We've spent the last several days meeting with contractors, restoration experts, tree removal companies and insurance adjusters.  As you may know, Building 1 is going to be a total loss.  We are waiting on more information from the insurance adjuster now.

We've hired a restoration company for the water removal, mold removal, mold remediation and water damage. A separate construction company will be doing the roof replacement, and rebuilding of the damaged units and buildings.  This construction company has worked with SPM on several projects and has a good reputation with them.

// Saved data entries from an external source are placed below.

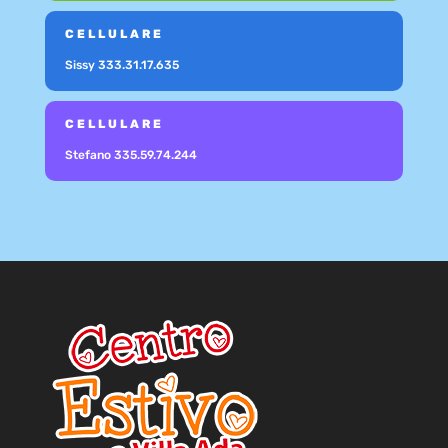
CELLULARE
Sissy
333.31.17.635
CELLULARE
Stefano
335.59.74.244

We currently have the restoration company on property taking out the wet walls, ceilings and carpets in Units 233 and 234.  Once that is completed, they will begin drying these units and finish up with a spraying process to prevent any future mold.  Our hopes are to have Units 233 and 234 back up and running in a couple weeks. This same removal, drying and spraying process will be applied to Building 1 as well. 

Building 1 is going to be down for several months.  An exact timeline has yet to be determined. My best guess would have it down through January and possibly February.  The demo on Building 1 should start next week.  From our discussions with the the insurance adjuster, demo should take between 4 and 6 weeks.

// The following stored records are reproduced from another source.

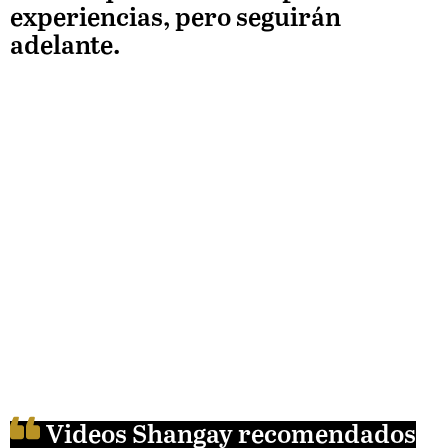
experiencias, pero seguirán
adelante.
Videos Shangay recomendados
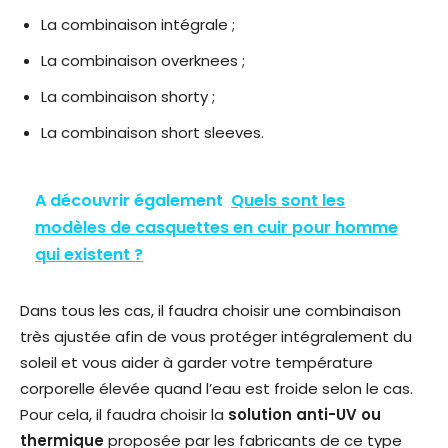
La combinaison intégrale ;
La combinaison overknees ;
La combinaison shorty ;
La combinaison short sleeves.
A découvrir également
Quels sont les
modèles de casquettes en cuir pour homme
qui existent ?
Dans tous les cas, il faudra choisir une combinaison
très ajustée afin de vous protéger intégralement du
soleil et vous aider à garder votre température
corporelle élevée quand l’eau est froide selon le cas.
Pour cela, il faudra choisir la
solution anti-UV ou
thermique
proposée par les fabricants de ce type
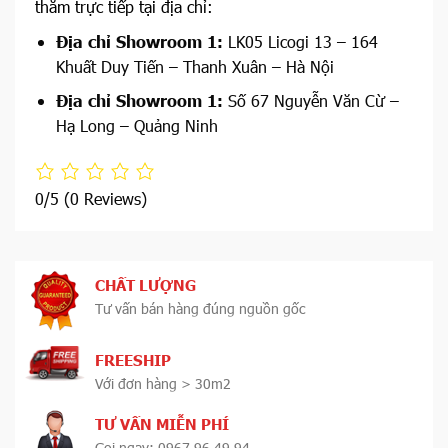
thăm trực tiếp tại địa chỉ:
Địa chỉ Showroom 1:
LK05 Licogi 13 – 164
Khuất Duy Tiến – Thanh Xuân – Hà Nội
Địa chỉ Showroom 1:
Số 67 Nguyễn Văn Cừ –
Hạ Long – Quảng Ninh
0/5
(0 Reviews)
CHẤT LƯỢNG
Tư vấn bán hàng đúng nguồn gốc
FREESHIP
Với đơn hàng > 30m2
TƯ VẤN MIỄN PHÍ
Gọi ngay: 0967 96 49 94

The staff has been working very hard.  We've gathered all available inventory from Building 1, washed it and stored it in other buildings to be reused.  Masks were worn during the entry of Building 1 and are required for future entry; although at this point, there is no need for any staff member to be in that building.  We are encouraging everyone to stay out.

Everyone is in good spirits and we are slowly getting ready for our owners and guests to return.

Attached are some more pictures.  As you will see, the mold in Building 1 is getting pretty bad. The demo pictures are of Building 2. 

As always, please call or email with any questions.  Yes, the phones are finally working!

Regards,

Royal Dunes Management


----------



## DianneL (Oct 24, 2016)

*Update*

Thanks for the above update. I am an owner at Royal Dunes but did not receive this info.


----------



## Pat H (Oct 25, 2016)

So sorry to hear about Royal Dunes.


----------



## pedro47 (Oct 25, 2016)

All four (4) buildings at Royal Dunes are surrounded by tall pine trees. I pray that the resort can be restored to its original looks inside & out. The staff & management at this  resort is great dealing with guests & owners.


----------



## Ann-Marie (Oct 25, 2016)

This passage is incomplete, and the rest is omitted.